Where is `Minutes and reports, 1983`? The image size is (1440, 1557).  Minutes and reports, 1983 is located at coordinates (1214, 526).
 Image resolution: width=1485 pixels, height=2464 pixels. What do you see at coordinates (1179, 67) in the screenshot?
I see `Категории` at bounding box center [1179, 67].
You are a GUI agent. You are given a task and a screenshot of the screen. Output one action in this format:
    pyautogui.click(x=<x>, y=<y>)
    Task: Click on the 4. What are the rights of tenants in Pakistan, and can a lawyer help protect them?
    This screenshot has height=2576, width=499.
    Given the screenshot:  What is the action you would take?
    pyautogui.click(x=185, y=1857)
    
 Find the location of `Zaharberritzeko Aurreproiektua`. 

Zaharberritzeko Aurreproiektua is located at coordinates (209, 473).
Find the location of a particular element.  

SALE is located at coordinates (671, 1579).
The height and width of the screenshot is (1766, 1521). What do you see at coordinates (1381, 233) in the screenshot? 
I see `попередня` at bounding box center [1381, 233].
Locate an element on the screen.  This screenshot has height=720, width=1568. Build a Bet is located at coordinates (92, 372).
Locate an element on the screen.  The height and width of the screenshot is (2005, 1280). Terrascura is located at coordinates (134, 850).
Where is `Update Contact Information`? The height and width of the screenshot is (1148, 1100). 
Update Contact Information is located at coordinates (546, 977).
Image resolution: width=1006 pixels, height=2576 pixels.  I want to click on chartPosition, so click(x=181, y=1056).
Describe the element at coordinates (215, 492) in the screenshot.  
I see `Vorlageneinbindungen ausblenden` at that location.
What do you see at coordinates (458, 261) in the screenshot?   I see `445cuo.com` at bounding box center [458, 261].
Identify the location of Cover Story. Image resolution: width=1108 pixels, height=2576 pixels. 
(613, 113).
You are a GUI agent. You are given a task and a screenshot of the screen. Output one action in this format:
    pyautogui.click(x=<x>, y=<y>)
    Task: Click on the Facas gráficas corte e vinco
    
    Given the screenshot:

> [Directions]
Copy each line, exactly, that falls between the line containing "This screenshot has height=2576, width=499." and the end of the entries, both included.

> [The answer]
    This screenshot has height=2576, width=499.
    Given the screenshot:  What is the action you would take?
    pyautogui.click(x=185, y=1857)
    
 Find the location of `Zaharberritzeko Aurreproiektua`. 

Zaharberritzeko Aurreproiektua is located at coordinates (209, 473).
Find the location of a particular element.  

SALE is located at coordinates (671, 1579).
The height and width of the screenshot is (1766, 1521). What do you see at coordinates (1381, 233) in the screenshot? 
I see `попередня` at bounding box center [1381, 233].
Locate an element on the screen.  This screenshot has height=720, width=1568. Build a Bet is located at coordinates (92, 372).
Locate an element on the screen.  The height and width of the screenshot is (2005, 1280). Terrascura is located at coordinates (134, 850).
Where is `Update Contact Information`? The height and width of the screenshot is (1148, 1100). 
Update Contact Information is located at coordinates (546, 977).
Image resolution: width=1006 pixels, height=2576 pixels.  I want to click on chartPosition, so click(x=181, y=1056).
Describe the element at coordinates (215, 492) in the screenshot.  
I see `Vorlageneinbindungen ausblenden` at that location.
What do you see at coordinates (458, 261) in the screenshot?   I see `445cuo.com` at bounding box center [458, 261].
Identify the location of Cover Story. Image resolution: width=1108 pixels, height=2576 pixels. 
(613, 113).
You are a GUI agent. You are given a task and a screenshot of the screen. Output one action in this format:
    pyautogui.click(x=<x>, y=<y>)
    Task: Click on the Facas gráficas corte e vinco
    
    Given the screenshot:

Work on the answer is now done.